Arrhythmia

Inpatients pushed into heart failure by excess IV fluids


Hospital inpatients are developing acute decompensated heart failure because of overuse of IV fluids or because their diuretics are stopped, Victorian clinicians have found.

One in a hundred inpatients develop acute decompensated heart failure (ADHF) during their stay and a third of cases are iatrogenic, a four month study of 7678 patients on medical, surgical and oncology wards at Melbourne’s Austin Hospital shows.

The findings are concerning because patients who develop ADHF have double the length of hospital stay (15 vs 6 days) and a dramatically higher mortality rate (13% vs 1%) compared to patients who did not develop the condition, the researchers say.

And while the 1% incidence may appear low, this represents a substantial number of avoidable cases of heart failure with poor outcomes across the hospital system, they argue.

The study, carried out in 2016, identified inappropriately large volumes of IV fluids as the precipitating factor in 24% of the 80 ADHF cases seen on the wards.

Other common causes included infection (30%), tachyarrhythmia (13%), ischaemic heart disease (9%) and inappropriate medication management (9%).

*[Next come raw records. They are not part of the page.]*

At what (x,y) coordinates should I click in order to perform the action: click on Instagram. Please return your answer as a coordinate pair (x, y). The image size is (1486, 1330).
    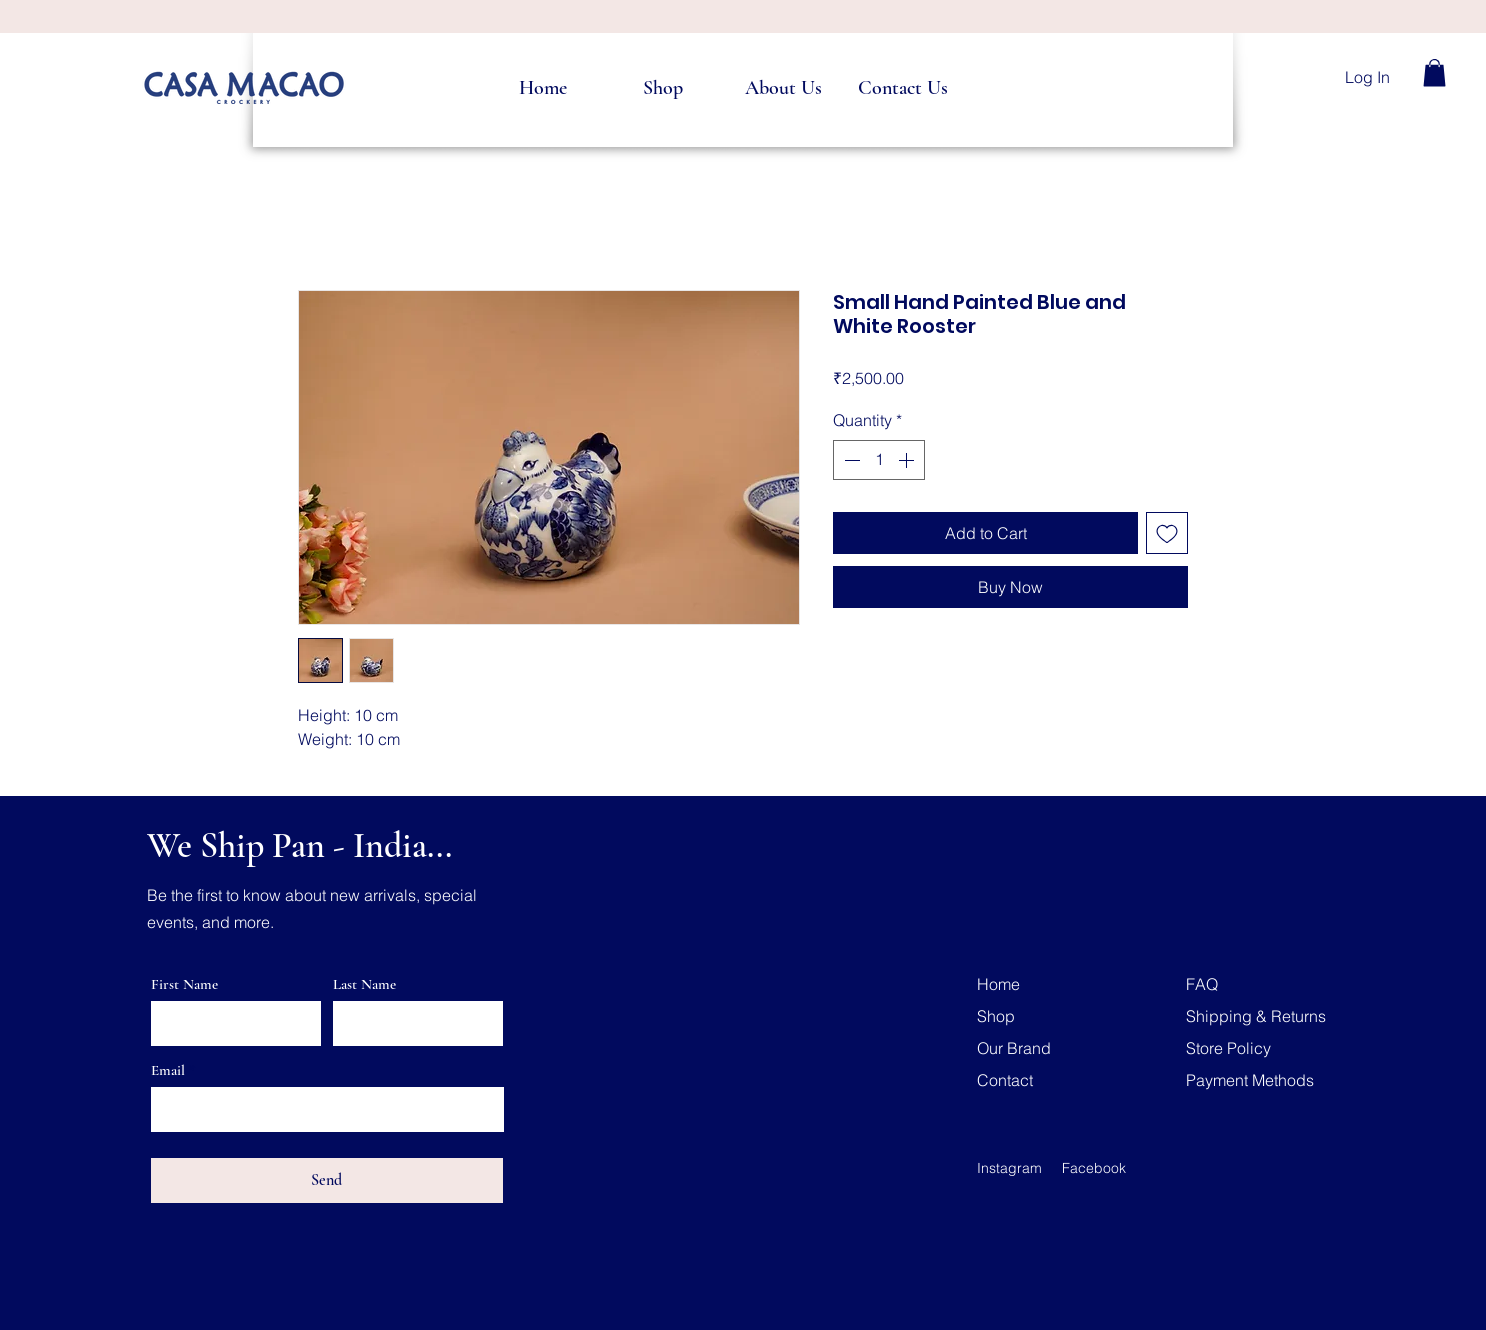     Looking at the image, I should click on (1009, 1168).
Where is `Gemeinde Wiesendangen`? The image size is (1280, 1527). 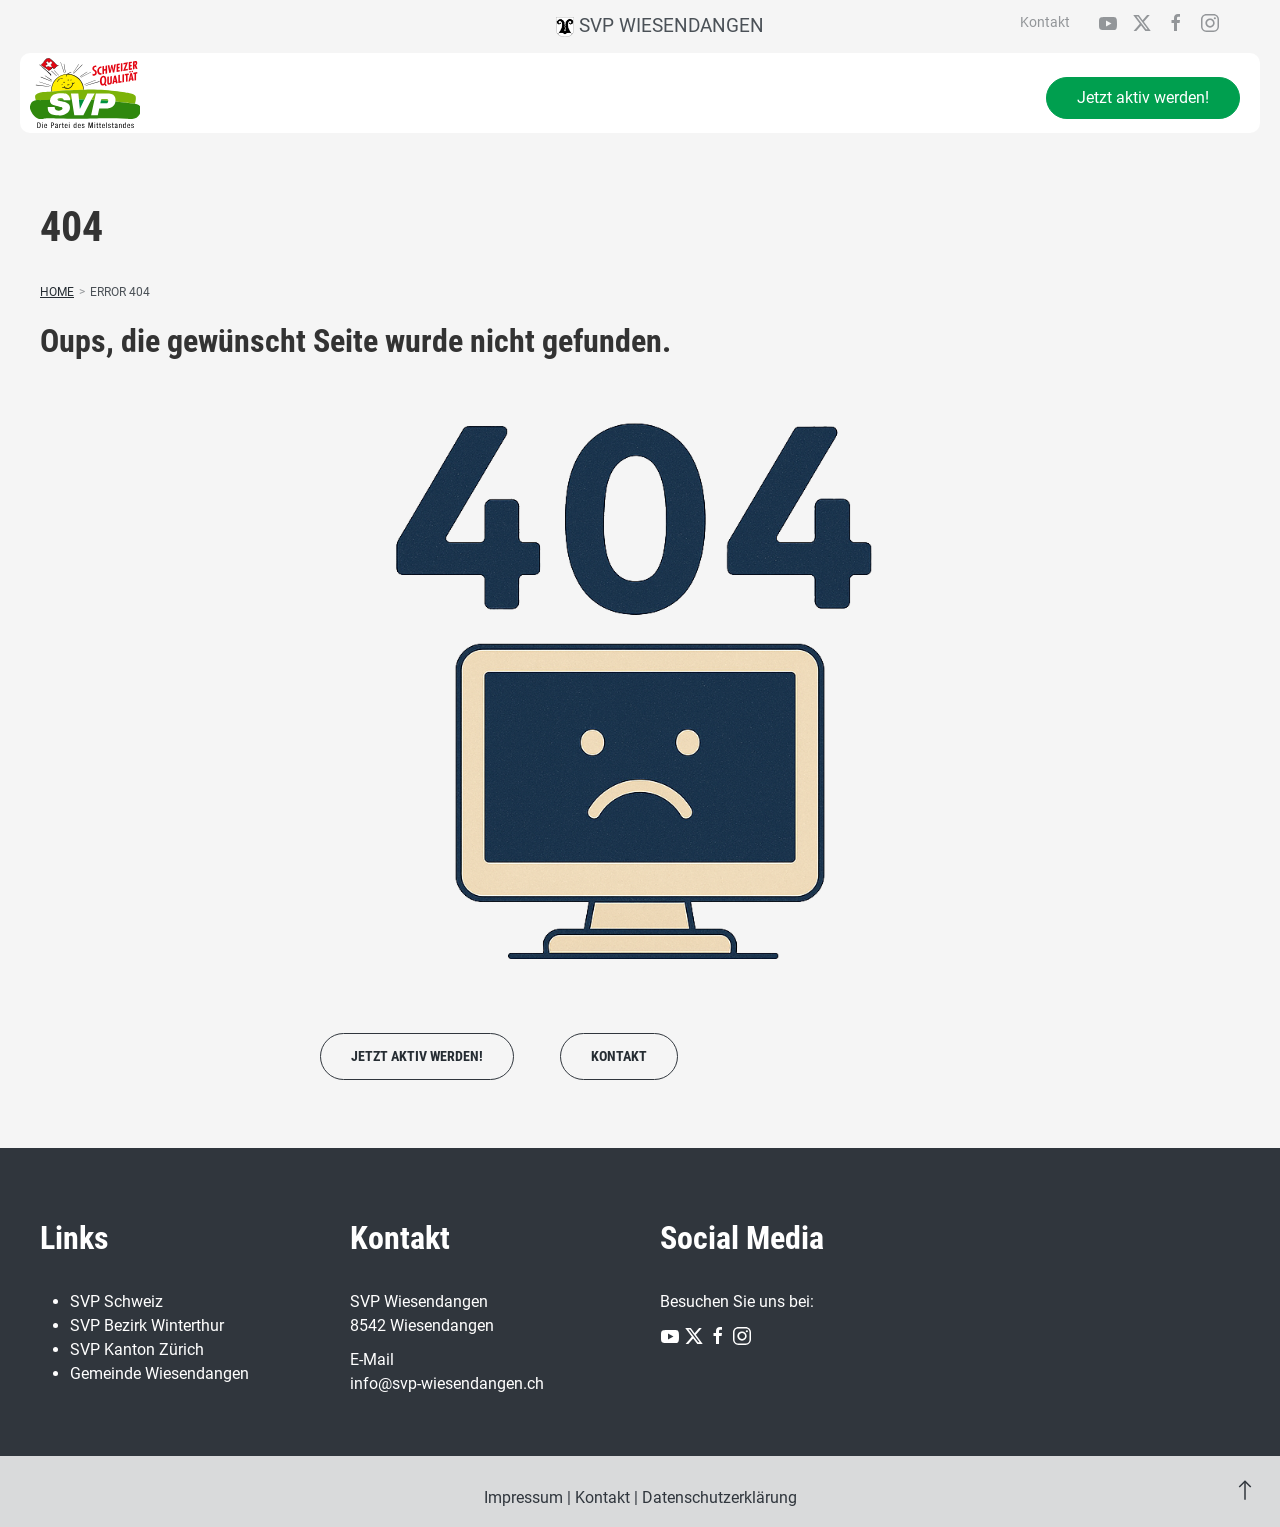 Gemeinde Wiesendangen is located at coordinates (159, 1373). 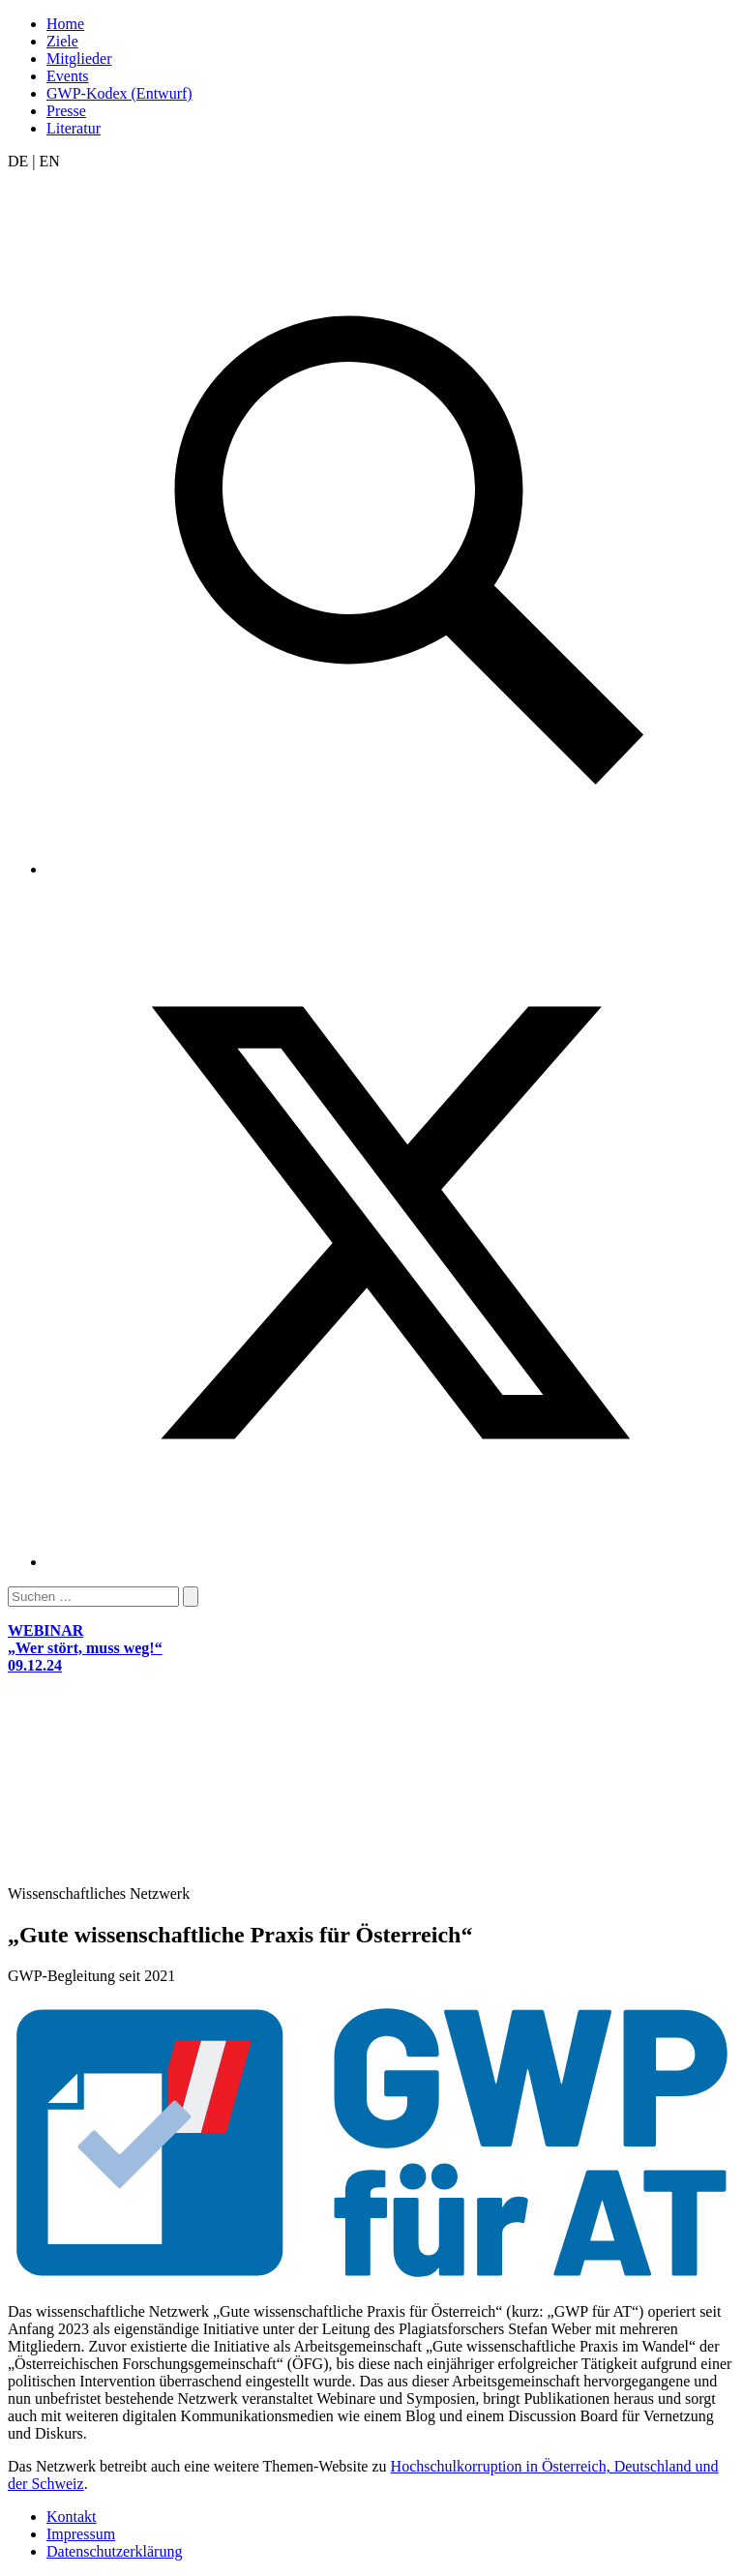 This screenshot has width=743, height=2576. I want to click on Kontakt, so click(71, 2516).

Study author  Dr Luke Plant, of the hospital’s department of emergency medicine, says the patients who developed ADHF had received three times the IV fluid volumes compared to a control cohort of patients who did not develop ADHF.

“Excessive IV fluid volumes may increase pre-load to a level that cannot be accommodated by the heart, with the precipitation of ADHF,” the study authors write.

The blame may lay in fixed IV fluid regimens of 3 L/day that are not tailored to a patient’s individudal circumstances, they suggest.

The high mortality  and extended hospital stays associated with iatrogenic ADHF  suggest a need for more rigorous IV fluid management for inpatients, “including frequent and ongoing review of the patient’s fluid balance and the indications for fluid, its nature and administration rate,” the authors recommend.

Diligent documentation of fluid balance is also needed to avoid ADHF, including daily weighing of patients at increased risk, they add.

Most of the medication-linked cases of ADHF appeared to be related to withholding of a patient’s usual diuretics after hospital admission. While this may be appropriate due to hypotension or hypovolaemia, the medications were not restarted when their condition resolved.

“Mechanisms to remind clinicians that re-adjustment of the medications may be needed upon resolution of the illness. These mechanisms may involve the ward pharmacy service or automatic flagging embedded within the electronic medical record,” they suggest.

The findings are published in Heart Lung and Circulation.